(Extracted page text data)
═══

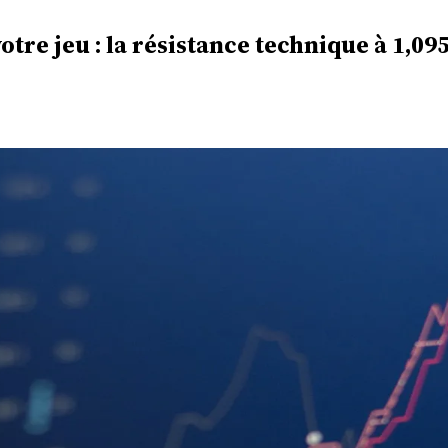
otre jeu : la résistance technique à 1,09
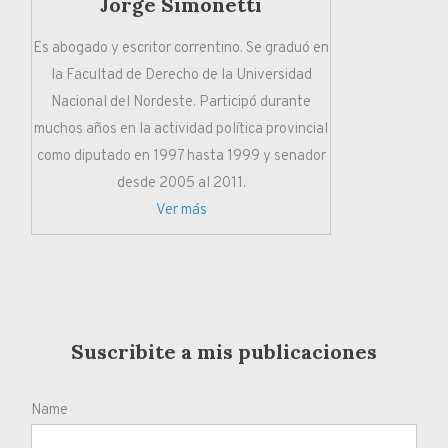
Jorge Simonetti
Es abogado y escritor correntino. Se graduó en
la Facultad de Derecho de la Universidad
Nacional del Nordeste. Participó durante
muchos años en la actividad política provincial
como diputado en 1997 hasta 1999 y senador
desde 2005 al 2011.
Ver más
Suscribite a mis publicaciones
Name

═══

Return every record exactly. Pictures stay out.

REPLY TO THE EXERCISE —
otre jeu : la résistance technique à 1,09
Jorge Simonetti
Es abogado y escritor correntino. Se graduó en
la Facultad de Derecho de la Universidad
Nacional del Nordeste. Participó durante
muchos años en la actividad política provincial
como diputado en 1997 hasta 1999 y senador
desde 2005 al 2011.
Ver más
Suscribite a mis publicaciones
Name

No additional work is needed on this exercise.